Excellent stuff, congrats! :tu


----------



## Coolster01 (Sep 22, 2013)

Wow, USA record for BLD improved a crap load in like one year 

Reaaalllly fast!


----------



## Iggy (Sep 22, 2013)

Finally sub 30, congrats!


----------



## Ollie (Sep 22, 2013)

like a Heisenberg


----------



## Noahaha (Sep 22, 2013)

Here are my solves from the finals:






The times were DNF, 33.18 and 39.44.

I did a shh at the beginning because it was the beginning of the round, and no one had done a solve yet.


----------



## Noahaha (Sep 23, 2013)

Reconstructions!

*29.65*

Scramble: D U2 R2 B2 L2 B2 D' B2 F D' R B R F2 L U' F' R' F

Orient: x' y

Memo:
Corners: UTSJBF = the UTmost sludge (SJ) is BeeFy (the name of a dog)
Edges: ROJLEGLAINAMSB = ROJaiLEGg LAINAMSuB

Execution:

Edges (58):
u R' [U M' U' , R'] R u' (11)
x M U' M' U2 M U' M' x' (7)
[U' M' U , L2] (8)
[U' L' U , M2] (8)
[M' , U' R' U] (8)
x' [M2 , U' R U] (8)
[M , U R U'] x (8)

Corners (25):
[U R' U' , L2] (8)
x' [L' , U R2 U'] x (8)
y R' [U2 , R' D' R] R y' (9)

Memo: 11
Execution: 18.5
Scramble: 6|14
Movecount: 83
TPS: 4.5


*29.40*

Scramble: F2 U' L2 U' R2 U' F2 D2 L2 D F' D' R2 F2 L2 B2 R' B' L F'

Memo:
Corners: FHCGKO + Headlights on back of U layer = the FiftH CoG Knocks Out the HEADLIGHTS
Edges: AHJGDVLSMTIF = AHJoGDoVe LeSsMeeTIF

Execution:

Edges (50):
[M2 , u' L' u] (8)
u L' [U' M' U , L'] L u' (11)
R2 (U M' U2 M U) R2 (7)
x' [U' L2 U , M] x (8)
u [M' , U' R U] u' (8)
[M' , U L' U'] (8)

Corners (39):
y' R [U2 , R D2 R'] R' y (9)
[U2 , R' D R] (8)
[R U2 R' , D'] (8)
y' L' U2 L U L' U L R U2 R' U' R U' R' (14)

Memo:10.5
Execution: 18.5
Scramble: 6'|12
Movecount: 89
TPS: 4.8


----------



## TheOneOnTheLeft (Sep 24, 2013)

Do you remember corners more as sentences than images now, seeing as you have to remember them for less than 30 seconds?
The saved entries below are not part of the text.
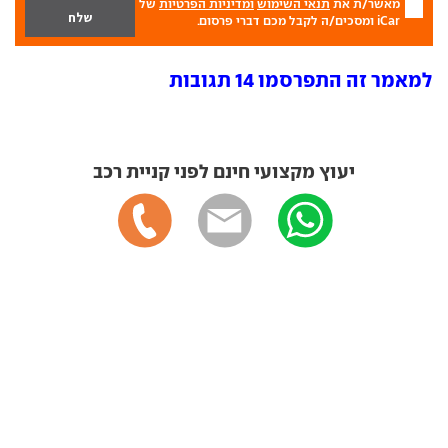
מאשר/ת את
תנאי השימוש
ומדיניות הפרטיות
של
iCar ומסכים/ה לקבל מכם דברי פרסום.
למאמר זה התפרסמו 14 תגובות
יעוץ מקצועי חינם לפני קניית רכב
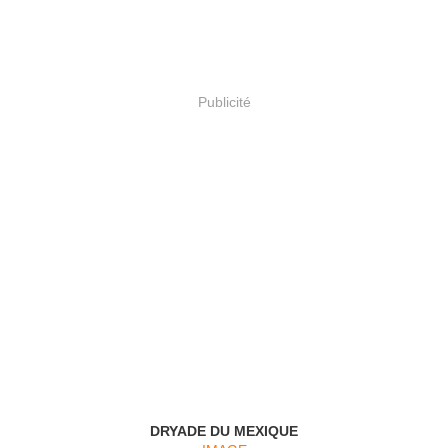
Publicité
DRYADE DU MEXIQUE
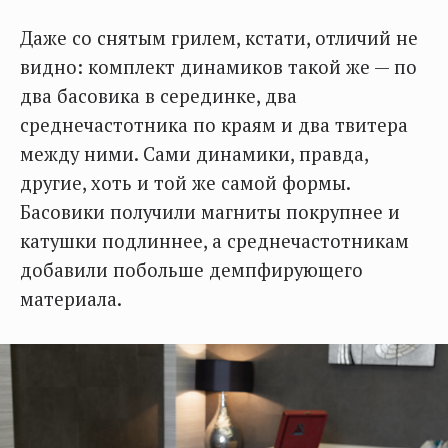
Даже со снятым грилем, кстати, отличий не
видно: комплект динамиков такой же — по
два басовика в серединке, два
среднечастотника по краям и два твитера
между ними. Сами динамики, правда,
другие, хоть и той же самой формы.
Басовики получили магниты покрупнее и
катушки подлиннее, а среднечастотникам
добавили побольше демпфирующего
материала.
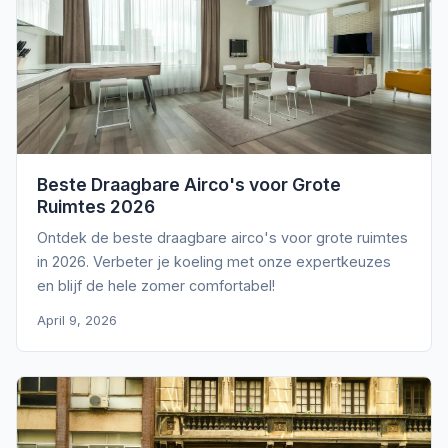
Beste Draagbare Airco's voor Grote
Ruimtes 2026
Ontdek de beste draagbare airco's voor grote ruimtes
in 2026. Verbeter je koeling met onze expertkeuzes
en blijf de hele zomer comfortabel!
April 9, 2026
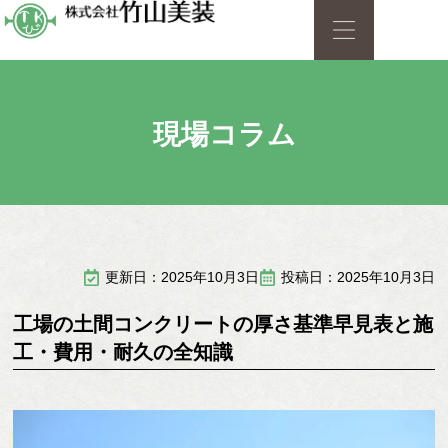
現場コラム
更新日：2025年10月3日
投稿日：2025年10月3日
工場の土間コンクリートの厚さ基準早見表と施
工・費用・耐久の全知識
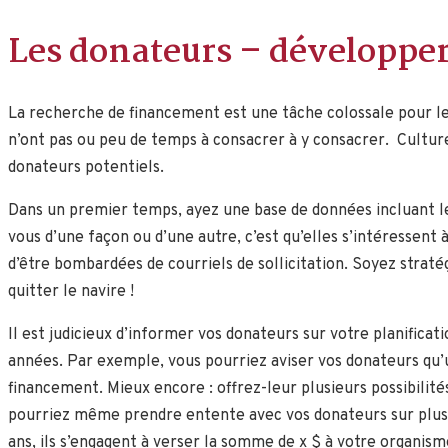
Les donateurs – développer
La recherche de financement est une tâche colossale pour les
n’ont pas ou peu de temps à consacrer à y consacrer. Cultur
donateurs potentiels.
Dans un premier temps, ayez une base de données incluant le
vous d’une façon ou d’une autre, c’est qu’elles s’intéressent 
d’être bombardées de courriels de sollicitation. Soyez strat
quitter le navire !
Il est judicieux d’informer vos donateurs sur votre planific
années. Par exemple, vous pourriez aviser vos donateurs qu’un
financement. Mieux encore : offrez-leur plusieurs possibilité
pourriez même prendre entente avec vos donateurs sur plusi
ans, ils s’engagent à verser la somme de x $ à votre organism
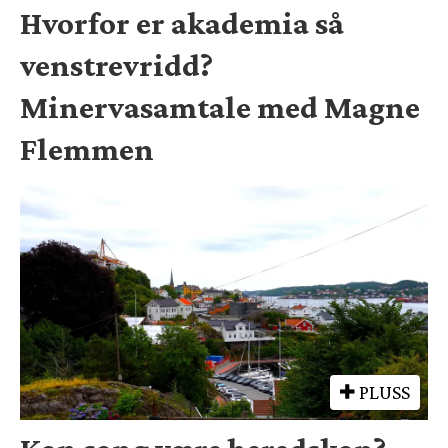
Hvorfor er akademia så
venstrevridd?
Minervasamtale med Magne
Flemmen
PLUSS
If not, how do you incorporate things like "fifth" and "utmost" into an image?


----------



## Noahaha (Sep 24, 2013)

TheOneOnTheLeft said:


> Do you remember corners more as sentences than images now, seeing as you have to remember them for less than 30 seconds? If not, how do you incorporate things like "fifth" and "utmost" into an image?



It's about 50/50 at this point, but I've been moving in that direction. 

For fifth, I imagine five of them, and then it's the fifth one that the thing is happening to. For utmost, I either just remember it in the sentence, or imagine whatever comes after in a really extreme way.


----------